Stored items
########
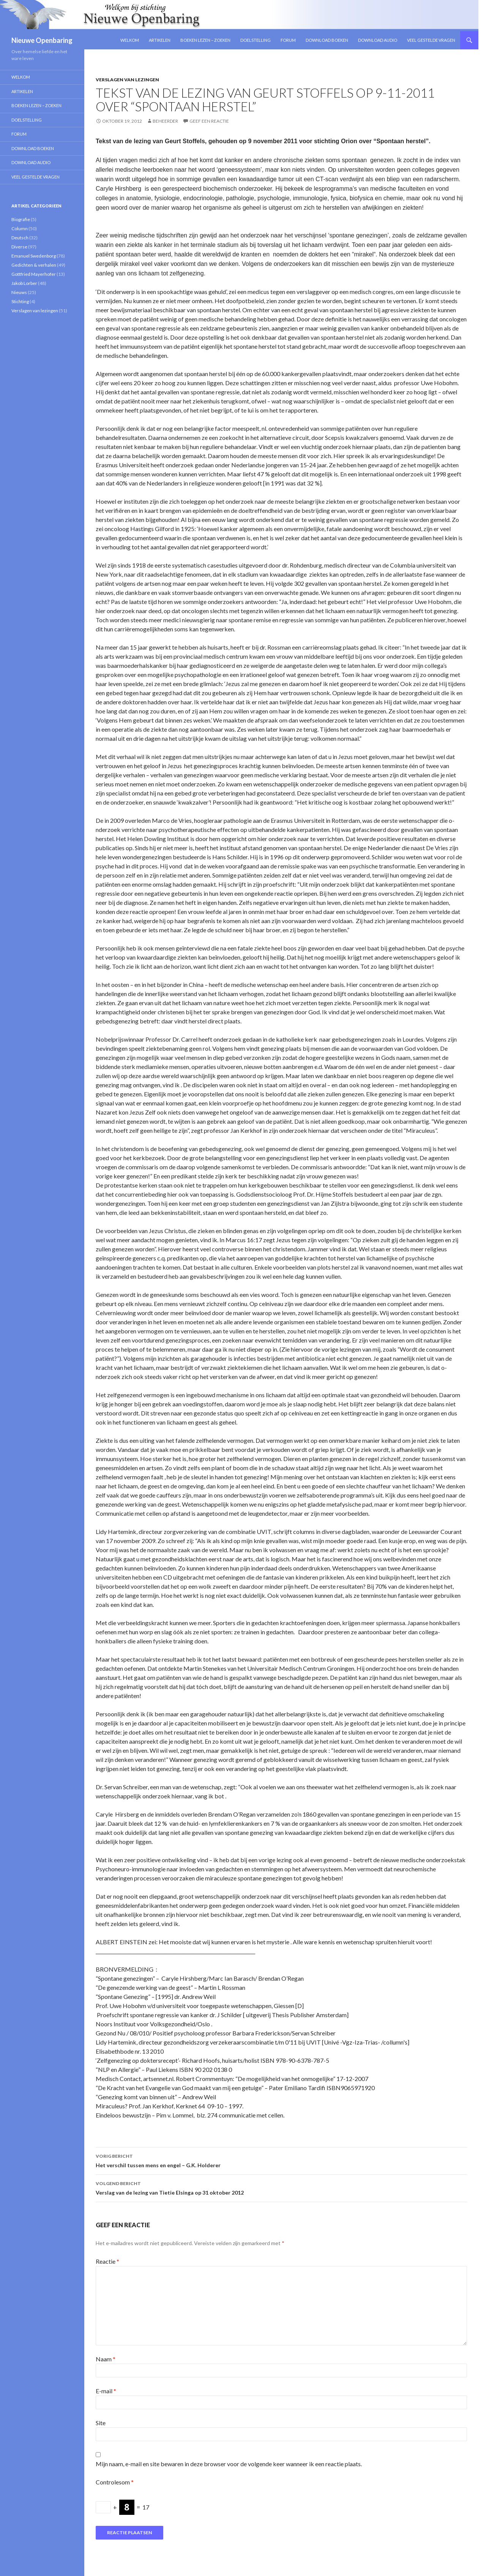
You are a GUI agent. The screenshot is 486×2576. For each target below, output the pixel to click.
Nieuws (19, 292)
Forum (288, 40)
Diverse (19, 247)
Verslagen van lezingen (127, 79)
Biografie (20, 219)
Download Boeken (327, 40)
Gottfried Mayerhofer (33, 274)
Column (19, 228)
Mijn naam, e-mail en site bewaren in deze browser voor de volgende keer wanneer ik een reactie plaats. (229, 2463)
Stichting (20, 301)
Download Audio (377, 40)
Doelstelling (255, 40)
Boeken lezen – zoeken (205, 40)
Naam (105, 2359)
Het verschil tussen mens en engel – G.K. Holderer (281, 2160)
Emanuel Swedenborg (33, 256)
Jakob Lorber (24, 283)
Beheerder (165, 121)
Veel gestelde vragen (431, 40)
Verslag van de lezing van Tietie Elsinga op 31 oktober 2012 (281, 2187)
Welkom (129, 40)
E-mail (106, 2390)
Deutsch (19, 237)
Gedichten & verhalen (33, 265)
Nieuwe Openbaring (42, 40)
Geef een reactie (209, 121)
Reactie (107, 2261)
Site (101, 2422)
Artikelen (159, 40)
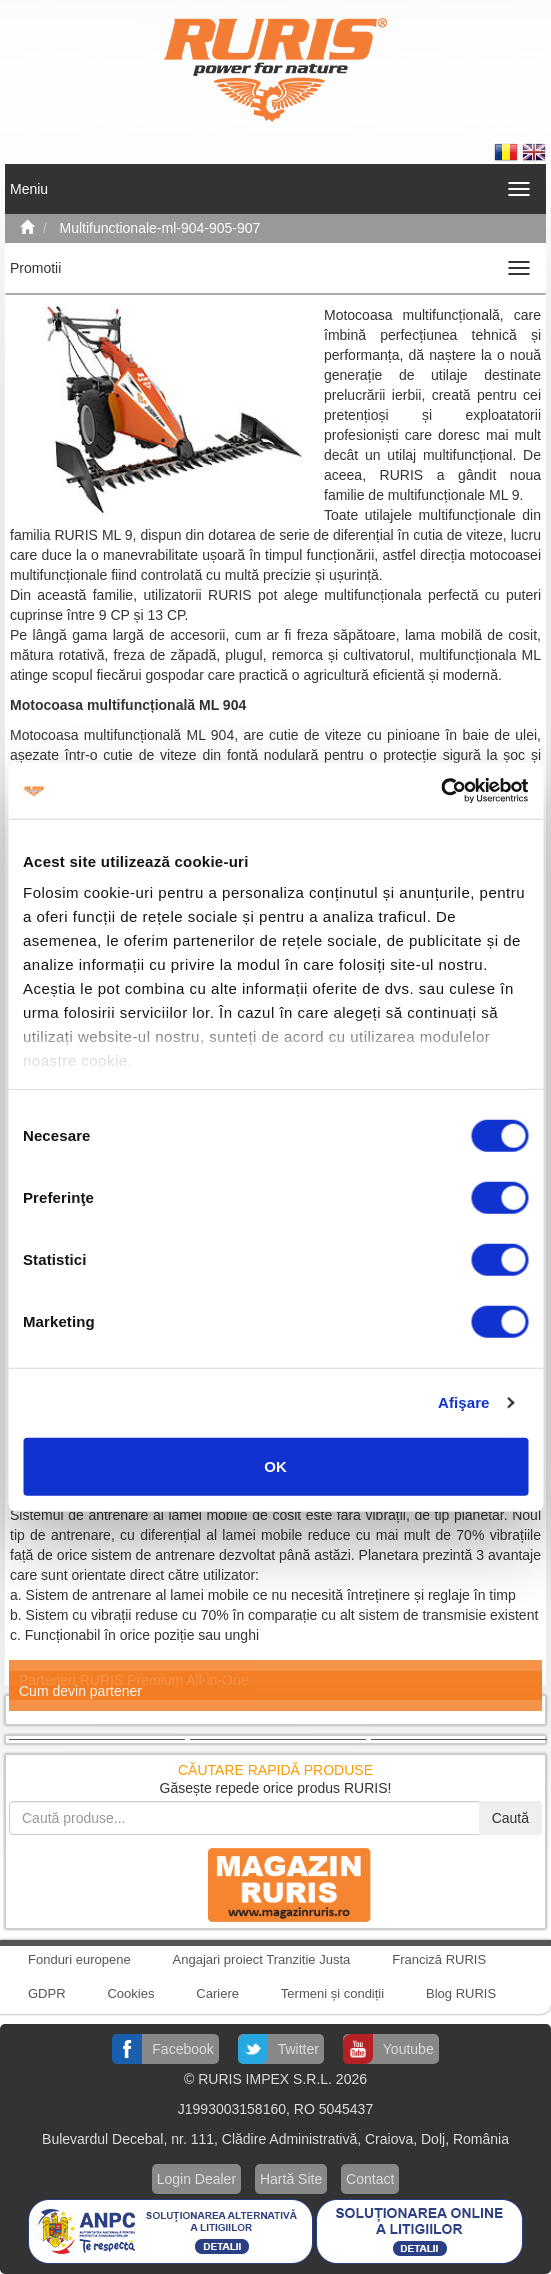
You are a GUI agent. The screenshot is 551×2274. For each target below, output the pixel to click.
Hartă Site (291, 2179)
########
### WHAT THIS TASK INVOLVES
Where a line in the records above contains the word "target", copy that line.

### RESPONSE TO THE EXERCISE
You are a GUI agent. The screenshot is 486×2576. For each target below, output the pixel to click.
You are a GUI agent. The screenshot is 551×2274. For each target below, output the pixel to click.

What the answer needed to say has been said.